Teladan Rasulullah ﷺ
Rasulullah ﷺ telah memberikan teladan tentang masalah ini terus-menerus dalam hidupnya. Lihatlah dalam berbagai insiden sirah. Ketika A’isyah diminta untuk menjelaskan tentang Rasulullah ﷺ, ia berkata dalam sebuah hadits yang panjang. Haditsnya yang pendek tentu sudah banyak kita ketahui bahwa A’isyah mengatakan bahwa akhlak Rasulullah adalah Al-Qur’an. Namun ada sebuah hadits lagi yang lebih panjang yang diriwayatkan oleh Imam Tirmidzi dalam kitab beliau Syama’il Muhammadiyah. A’isyah berkata,
… لَمْ يَكُنْ رَسُولُ اللهِ صلى الله عليه وسلم، فَاحِشًا، وَلا مُتَفَحِّشًا وَلا صَخَّابًا فِي الأَسْوَاقِ، وَلا يَجْزِئُ بِالسَّيِّئَةِ السَّيِّئَةَ، وَلَكِنْ يَعْفُو وَيَصْفَحُ‏.‏
Tidaklah Rasulullah ﷺ berbuat keji, dan tidak pula berkata jorok; tidak pula ia berteriak-teriak di pasar; beliau tidak membalas perbuatan buruk dengan perbuatan buruk juga, namun beliau memaafkan dan melupakannya sama sekali. (Syama’ilul Muhammadiyah No.330)

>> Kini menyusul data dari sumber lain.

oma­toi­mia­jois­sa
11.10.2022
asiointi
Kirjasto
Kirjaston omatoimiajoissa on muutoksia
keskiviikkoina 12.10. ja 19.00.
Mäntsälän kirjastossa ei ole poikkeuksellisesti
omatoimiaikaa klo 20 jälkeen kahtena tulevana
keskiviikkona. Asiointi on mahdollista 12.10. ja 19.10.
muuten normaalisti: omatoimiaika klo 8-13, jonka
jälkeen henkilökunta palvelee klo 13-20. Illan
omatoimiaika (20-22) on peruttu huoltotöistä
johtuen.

Begitulah A’isyah menggambarkan akhlak Rasulullah ﷺ. Dan kita semua telah mendengar kisah-kisah yang menarik hati dari Sirah Nabawiyah, dari biografi Nabi ﷺ. Kisah-kisah tentang begitu pemaafnya Rasulullah ﷺ terlalu banyak untuk kita bahas dalam pertemuan kali ini. Puncaknya tentu ketika Penaklukan Makkah terjadi. Pada saat Kaum Muslimin menaklukkan Makkah dari tangan kafir Quraysy yang notabene saudara-saudara jauh maupun dekat Rasulullah ﷺ sendiri, Rasulullah ﷺ memaafkan mereka meskipun mereka adalah orang-orang yang menyiksa dan memerangi Rasulullah ﷺ selama 20 tahun. Bahkan Abu Sufyan, pimpinan Quraysy yang saat itu belum Muslim, dia terkaget-kaget dan terkagum-kagum, bagaimana mungkin Rasulullah ﷺ begitu mudah memaafkan padahal di zaman tersebut, tradisi Bangsa Arab begitu mudah melakukan pembalasan dendam kepada orang-orang yang pernah menyakiti mereka.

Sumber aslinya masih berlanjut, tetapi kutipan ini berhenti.